From: Ming Lei <ming.lei@redhat.com>
To: Gao Xiang <hsiangkao@linux.alibaba.com>
Cc: Christoph Hellwig <hch@infradead.org>,
linux-block@vger.kernel.org,
Mikulas Patocka <mpatocka@redhat.com>,
Zhaoyang Huang <zhaoyang.huang@unisoc.com>,
Dave Chinner <dchinner@redhat.com>,
linux-fsdevel@vger.kernel.org, Jens Axboe <axboe@kernel.dk>
Subject: Re: calling into file systems directly from ->queue_rq, was Re: [PATCH V5 0/6] loop: improve loop aio perf by IOCB_NOWAIT
Date: Tue, 25 Nov 2025 18:41:11 +0800 [thread overview]
Message-ID: <aSWHx3ynP9Z_6DeY@fedora> (raw)
In-Reply-To: <00bc891e-4137-4d93-83a5-e4030903ffab@linux.alibaba.com>
On Tue, Nov 25, 2025 at 05:39:17PM +0800, Gao Xiang wrote:
> Hi Ming,
>
> On 2025/11/25 17:19, Ming Lei wrote:
> > On Tue, Nov 25, 2025 at 03:26:39PM +0800, Gao Xiang wrote:
> > > Hi Ming and Christoph,
> > >
> > > On 2025/11/25 11:00, Ming Lei wrote:
> > > > On Mon, Nov 24, 2025 at 01:05:46AM -0800, Christoph Hellwig wrote:
> > > > > On Mon, Nov 24, 2025 at 05:02:03PM +0800, Ming Lei wrote:
> > > > > > On Sun, Nov 23, 2025 at 10:12:24PM -0800, Christoph Hellwig wrote:
> > > > > > > FYI, with this series I'm seeing somewhat frequent stack overflows when
> > > > > > > using loop on top of XFS on top of stacked block devices.
> > > > > >
> > > > > > Can you share your setting?
> > > > > >
> > > > > > BTW, there are one followup fix:
> > > > > >
> > > > > > https://lore.kernel.org/linux-block/20251120160722.3623884-1-ming.lei@redhat.com/
> > > > > >
> > > > > > I just run 'xfstests -q quick' on loop on top of XFS on top of dm-stripe,
> > > > > > not see stack overflow with the above fix against -next.
> > > > >
> > > > > This was with a development tree with lots of local code.
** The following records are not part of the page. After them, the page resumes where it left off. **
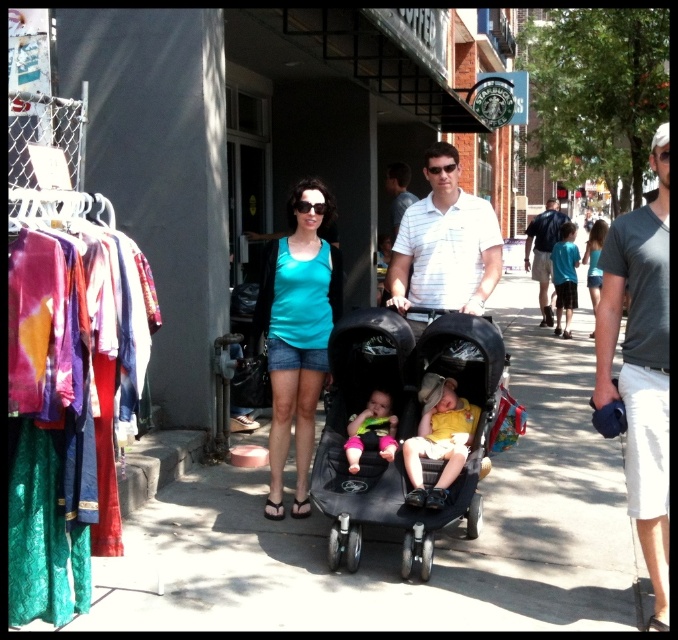 Does smooth concrete pavement at center appear on the right side of matte teal tank top at center?

Correct, you'll find smooth concrete pavement at center to the right of matte teal tank top at center.

Between smooth concrete pavement at center and matte teal tank top at center, which one is positioned lower?

Positioned lower is smooth concrete pavement at center.

Identify the location of smooth concrete pavement at center. (397, 536).

Which of these two, matte teal tank top at center or soft pink fabric baby at center, stands taller?

With more height is matte teal tank top at center.

Does matte teal tank top at center come behind soft pink fabric baby at center?

Yes, matte teal tank top at center is further from the viewer.

Is point (283, 420) positioned behind point (355, 465)?

Yes, point (283, 420) is farther from viewer.

This screenshot has height=640, width=678. What are the coordinates of `matte teal tank top at center` in the screenshot? It's located at (298, 332).

Between point (458, 532) and point (538, 256), which one is positioned in front?

Point (458, 532) is in front.

Does smooth concrete pavement at center come in front of gray cotton t-shirt at center?

Yes, it is in front of gray cotton t-shirt at center.

Identify the location of smooth concrete pavement at center. (x=397, y=536).

Identify the location of smooth concrete pavement at center. This screenshot has width=678, height=640. (397, 536). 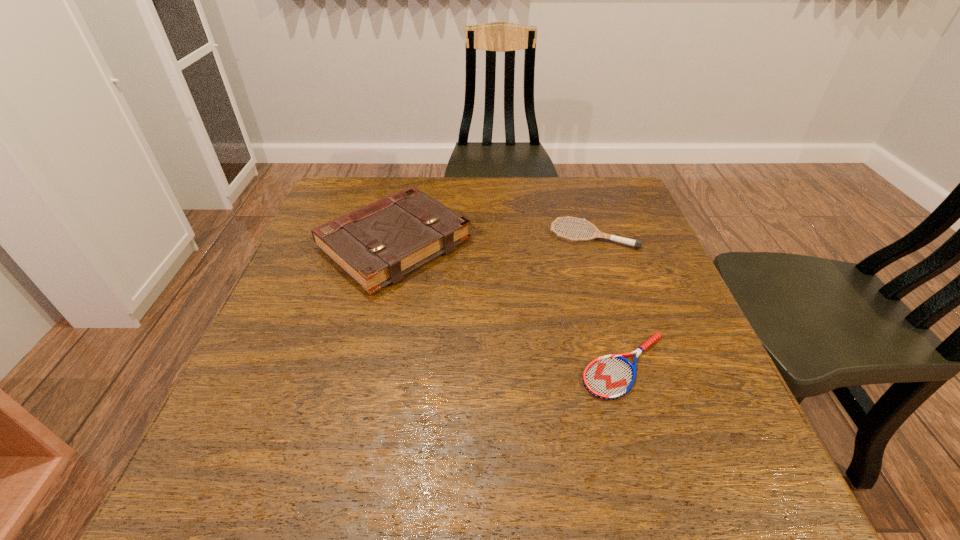 Identify the location of tennis racket positioned at the far edge. (636, 243).

At what (x,y) coordinates should I click in order to perform the action: click on object present at the left edge. Please return your answer as a coordinate pair (x, y). Image resolution: width=960 pixels, height=540 pixels. Looking at the image, I should click on (376, 245).

Image resolution: width=960 pixels, height=540 pixels. Find the location of `object positioned at the far left corner`. object positioned at the far left corner is located at coordinates (376, 245).

In order to click on object that is at the far right corner in this screenshot , I will do `click(636, 243)`.

In the image, there is a desktop. Where is `free space at the far edge`? This screenshot has height=540, width=960. free space at the far edge is located at coordinates (469, 197).

This screenshot has width=960, height=540. In the image, there is a desktop. Identify the location of free space at the near edge. (521, 468).

In the image, there is a desktop. Identify the location of free space at the left edge. (276, 349).

Identify the location of vacant space at the right edge. (606, 253).

Identify the location of vacant space at the far left corner of the desktop. The width and height of the screenshot is (960, 540). (338, 177).

This screenshot has width=960, height=540. Find the location of `free space at the near left corner of the desktop`. free space at the near left corner of the desktop is located at coordinates (193, 472). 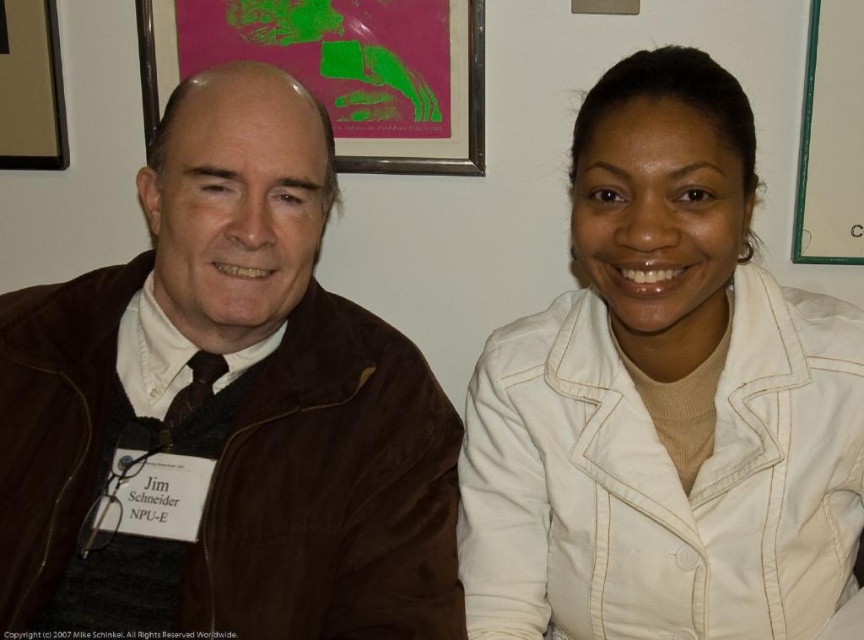 You are an interior designer assessing the wall space in this professional setting. You need to hang a new artwork that is the same height as the pink paper at upper center. Considering the brown suede jacket at left, which is taller than the pink paper, can you determine if there is enough vertical space between the two existing artworks to accommodate the new piece without overlapping?

The brown suede jacket at left is much taller than the pink paper at upper center. Since the new artwork would be the same height as the pink paper at upper center, there should be sufficient vertical space between the two existing artworks to accommodate it without overlapping, as the taller brown suede jacket at left does not block this area.

You are a photographer setting up for a group photo. You need to ensure that the brown suede jacket at left and the pink paper at upper center are both visible in the frame. Given that the camera has a focal length of 50mm, what is the minimum distance you should position the camera from the subjects to capture both objects in the frame without cropping?

The brown suede jacket at left is 73.02 centimeters away from the pink paper at upper center. To capture both in the frame with a 50mm lens, the camera should be positioned at least 73.02 centimeters away to ensure both objects are within the field of view.

You are an interior designer who wants to hang a new decoration between the pink paper at upper center and the brown wooden picture frame at upper left. Based on their sizes, which object should you place closer to the center of the wall?

The pink paper at upper center has a larger size compared to the brown wooden picture frame at upper left. Therefore, to balance the composition, you should place the pink paper at upper center closer to the center of the wall since its larger size can anchor the central area effectively. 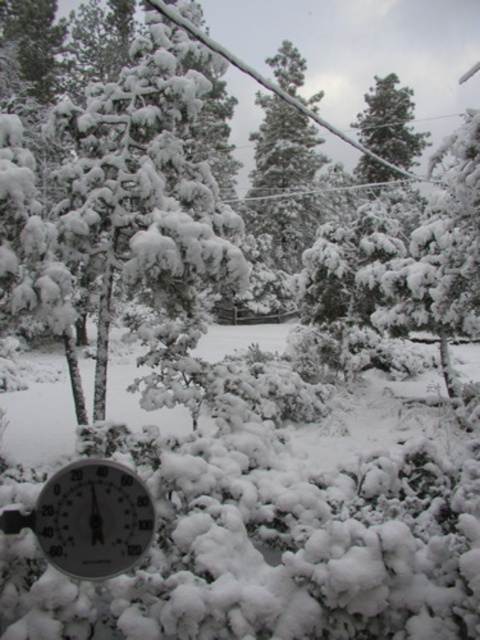 Who is taller, transparent glass thermometer at lower left or snow-covered evergreen tree at center?

With more height is snow-covered evergreen tree at center.

Can you confirm if transparent glass thermometer at lower left is shorter than snow-covered evergreen tree at center?

Correct, transparent glass thermometer at lower left is not as tall as snow-covered evergreen tree at center.

Identify the location of transparent glass thermometer at lower left. (94, 518). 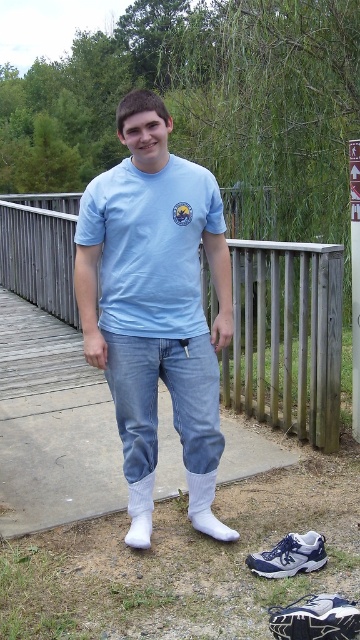 Question: Is blue denim jeans at center further to the viewer compared to white fabric sock at lower center?

Choices:
 (A) no
 (B) yes

Answer: (B)

Question: Is white cotton socks at lower center below blue denim jeans at center?

Choices:
 (A) no
 (B) yes

Answer: (B)

Question: Based on their relative distances, which object is farther from the blue mesh sneaker at lower right?

Choices:
 (A) white cotton sock at lower center
 (B) white fabric sock at lower center

Answer: (A)

Question: Which point is closer to the camera?

Choices:
 (A) blue mesh sneaker at lower right
 (B) white fabric sock at lower center
 (C) white mesh shoe at lower right
 (D) white cotton socks at lower center

Answer: (C)

Question: Among these objects, which one is nearest to the camera?

Choices:
 (A) white cotton sock at lower center
 (B) white cotton socks at lower center
 (C) blue mesh sneaker at lower right

Answer: (B)

Question: Observing the image, what is the correct spatial positioning of light blue cotton t-shirt at center in reference to white cotton sock at lower center?

Choices:
 (A) above
 (B) below

Answer: (A) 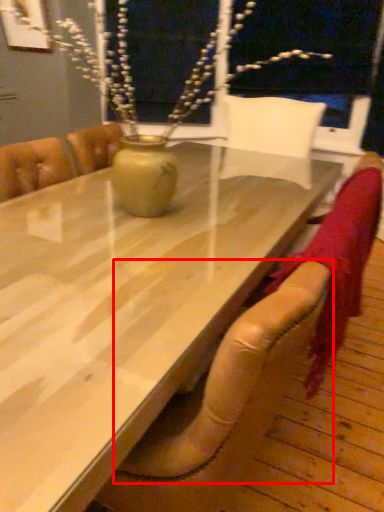 Question: From the image's perspective, where is armchair (annotated by the red box) located in relation to table in the image?

Choices:
 (A) above
 (B) below

Answer: (B) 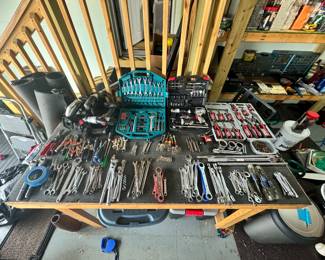 Find the location of a particular element. The height and width of the screenshot is (260, 325). shelves is located at coordinates (274, 38), (270, 95). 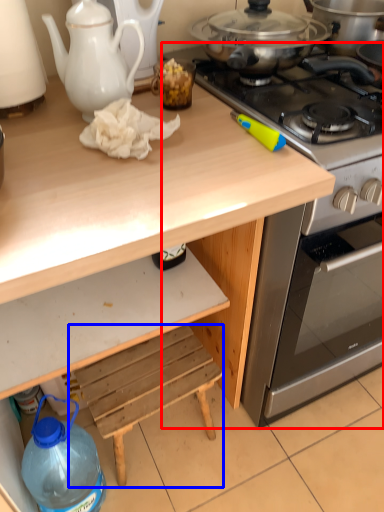 Question: Which object is further to the camera taking this photo, oven (highlighted by a red box) or step stool (highlighted by a blue box)?

Choices:
 (A) oven
 (B) step stool

Answer: (B) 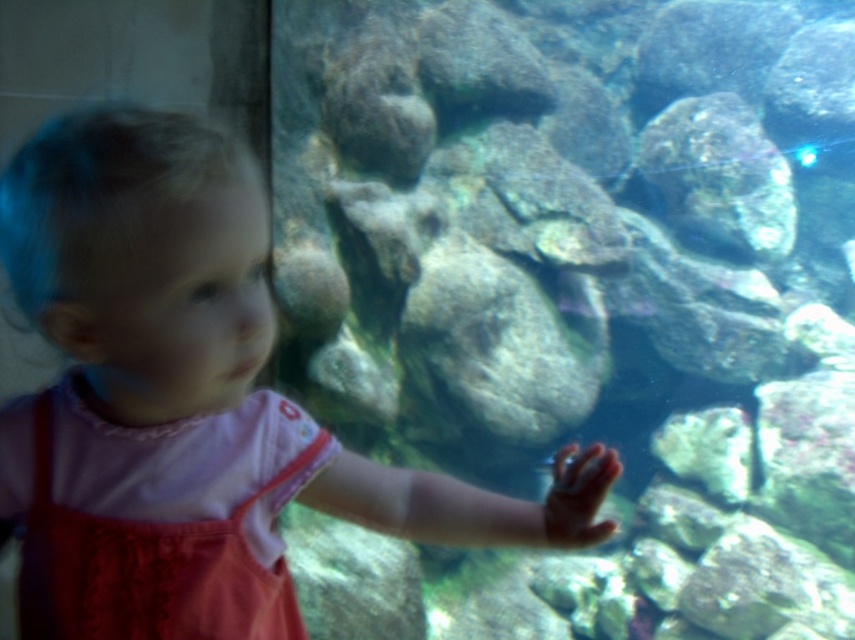 The child in the image is wearing a pink cotton dress at center and has a pink fabric at center. Which of these is positioned higher on the child?

The pink fabric at center is positioned higher than the pink cotton dress at center.

You are a photographer trying to capture the perfect shot of the child in the aquarium scene. You want to focus on the point at coordinates point (x=290, y=440). If your camera has a depth of field that can clearly capture objects within 38 inches from the lens, will the point be in focus?

The distance of point (x=290, y=440) from camera is 37.98 inches, so yes, the point will be in focus since it is within the 38 inches depth of field range. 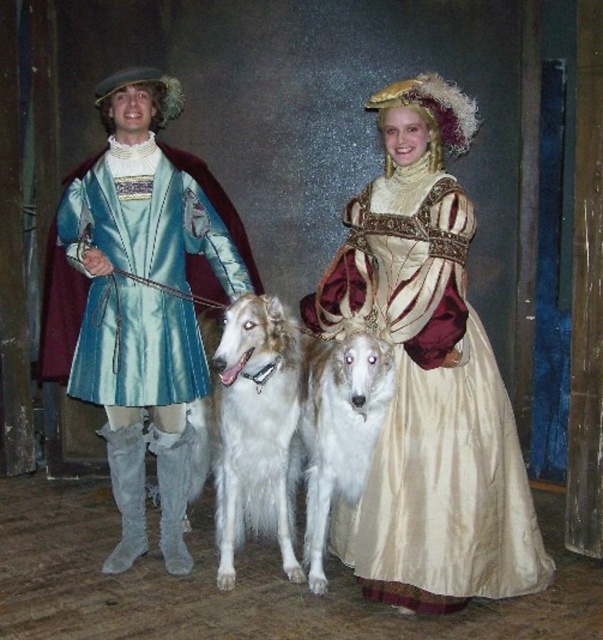 What do you see at coordinates (428, 376) in the screenshot? I see `silky blue coat at center` at bounding box center [428, 376].

Which is below, silky blue coat at center or silky gold dress at center?

Positioned lower is silky gold dress at center.

At what (x,y) coordinates should I click in order to perform the action: click on silky blue coat at center. Please return your answer as a coordinate pair (x, y). Looking at the image, I should click on (428, 376).

Can you confirm if white fluffy dog at center is smaller than white fur dog at center?

No.

Does white fluffy dog at center have a larger size compared to white fur dog at center?

Correct, white fluffy dog at center is larger in size than white fur dog at center.

The width and height of the screenshot is (603, 640). What are the coordinates of `white fluffy dog at center` in the screenshot? It's located at (253, 426).

Is satin blue coat at left closer to the viewer compared to white fluffy dog at center?

No, it is behind white fluffy dog at center.

Is satin blue coat at left taller than white fluffy dog at center?

Yes.

Measure the distance between point (180, 211) and camera.

The distance of point (180, 211) from camera is 3.27 meters.

Locate an element on the screen. This screenshot has height=640, width=603. satin blue coat at left is located at coordinates (140, 298). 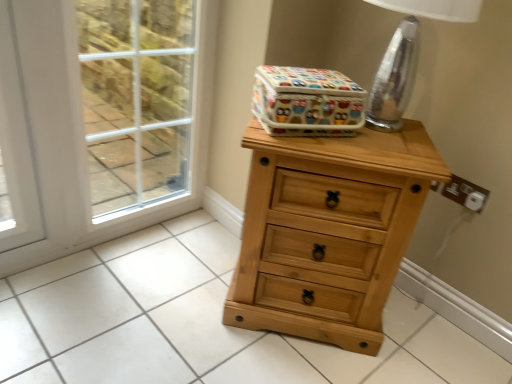 Question: Is the depth of white plastic electric outlet at right greater than that of clear glass table lamp at upper right?

Choices:
 (A) yes
 (B) no

Answer: (A)

Question: Is clear glass table lamp at upper right located within white plastic electric outlet at right?

Choices:
 (A) no
 (B) yes

Answer: (A)

Question: Is white plastic electric outlet at right positioned with its back to clear glass table lamp at upper right?

Choices:
 (A) yes
 (B) no

Answer: (B)

Question: Would you say white plastic electric outlet at right is outside clear glass table lamp at upper right?

Choices:
 (A) yes
 (B) no

Answer: (A)

Question: From a real-world perspective, is white plastic electric outlet at right positioned under clear glass table lamp at upper right based on gravity?

Choices:
 (A) no
 (B) yes

Answer: (B)

Question: Do you think clear glass table lamp at upper right is within natural wood chest of drawers at center, or outside of it?

Choices:
 (A) inside
 (B) outside

Answer: (B)

Question: Does point (418, 48) appear closer or farther from the camera than point (313, 269)?

Choices:
 (A) closer
 (B) farther

Answer: (B)

Question: Looking at their shapes, would you say clear glass table lamp at upper right is wider or thinner than natural wood chest of drawers at center?

Choices:
 (A) wide
 (B) thin

Answer: (B)

Question: From the image's perspective, relative to natural wood chest of drawers at center, is clear glass table lamp at upper right above or below?

Choices:
 (A) below
 (B) above

Answer: (B)

Question: Is point (303, 117) closer or farther from the camera than point (484, 201)?

Choices:
 (A) closer
 (B) farther

Answer: (A)

Question: Is colorful fabric storage box at upper center taller or shorter than white plastic electric outlet at right?

Choices:
 (A) short
 (B) tall

Answer: (B)

Question: Looking at their shapes, would you say colorful fabric storage box at upper center is wider or thinner than white plastic electric outlet at right?

Choices:
 (A) thin
 (B) wide

Answer: (B)

Question: Considering their positions, is colorful fabric storage box at upper center located in front of or behind white plastic electric outlet at right?

Choices:
 (A) front
 (B) behind

Answer: (A)

Question: Is natural wood chest of drawers at center situated inside white plastic electric outlet at right or outside?

Choices:
 (A) inside
 (B) outside

Answer: (B)

Question: Is point (362, 129) positioned closer to the camera than point (471, 198)?

Choices:
 (A) farther
 (B) closer

Answer: (B) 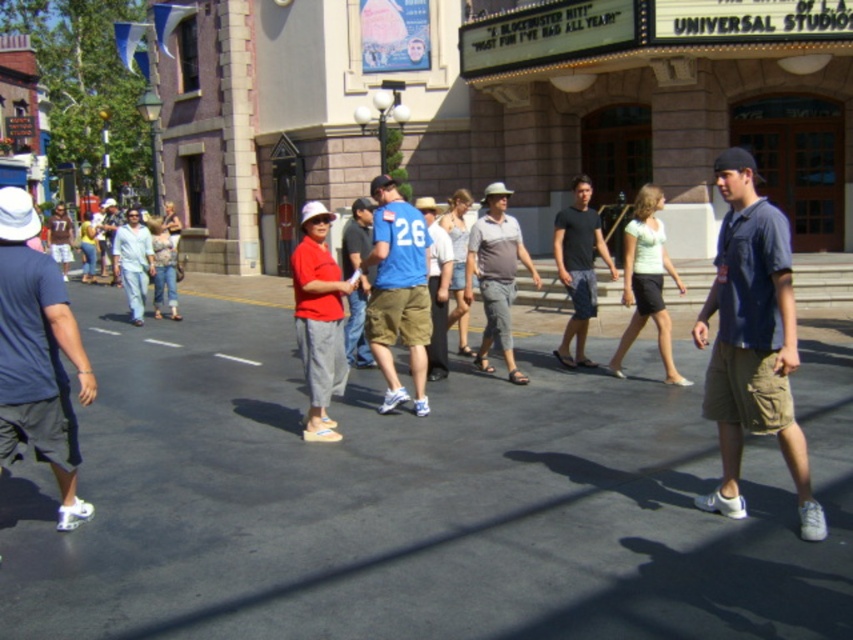 Which of these two, black cotton shirt at center or blue jersey at center, stands shorter?

blue jersey at center

Which is more to the left, black cotton shirt at center or blue jersey at center?

From the viewer's perspective, blue jersey at center appears more on the left side.

The width and height of the screenshot is (853, 640). In order to click on black cotton shirt at center in this screenshot , I will do `click(578, 268)`.

Between blue fabric shirt at center and light blue jeans at center, which one has more height?

blue fabric shirt at center

Can you confirm if blue fabric shirt at center is smaller than light blue jeans at center?

No, blue fabric shirt at center is not smaller than light blue jeans at center.

Does point (424, 317) come behind point (160, 304)?

No, it is not.

Where is `blue fabric shirt at center`? blue fabric shirt at center is located at coordinates (398, 292).

Does dark blue t-shirt at left have a lesser height compared to black cotton shirt at center?

Indeed, dark blue t-shirt at left has a lesser height compared to black cotton shirt at center.

Who is positioned more to the right, dark blue t-shirt at left or black cotton shirt at center?

Positioned to the right is black cotton shirt at center.

Who is more forward, (42, 451) or (552, 244)?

So the
> > > > > messages aren't applicable (and probably a hint I need to reduce my
> > > > > stack usage). The observations is that we now stack through from block
> > > > > submission context into the file system write path, which is bad for a
> > > > > lot of reasons. journal_info being the most obvious one.
> > > > >
> > > > > > > In other words: I don't think issuing file system I/O from the
> > > > > > > submission thread in loop can work, and we should drop this again.
> > > > > >
> > > > > > I don't object to drop it one more time.
> > > > > >
> > > > > > However, can we confirm if it is really a stack overflow because of
> > > > > > calling into FS from ->queue_rq()?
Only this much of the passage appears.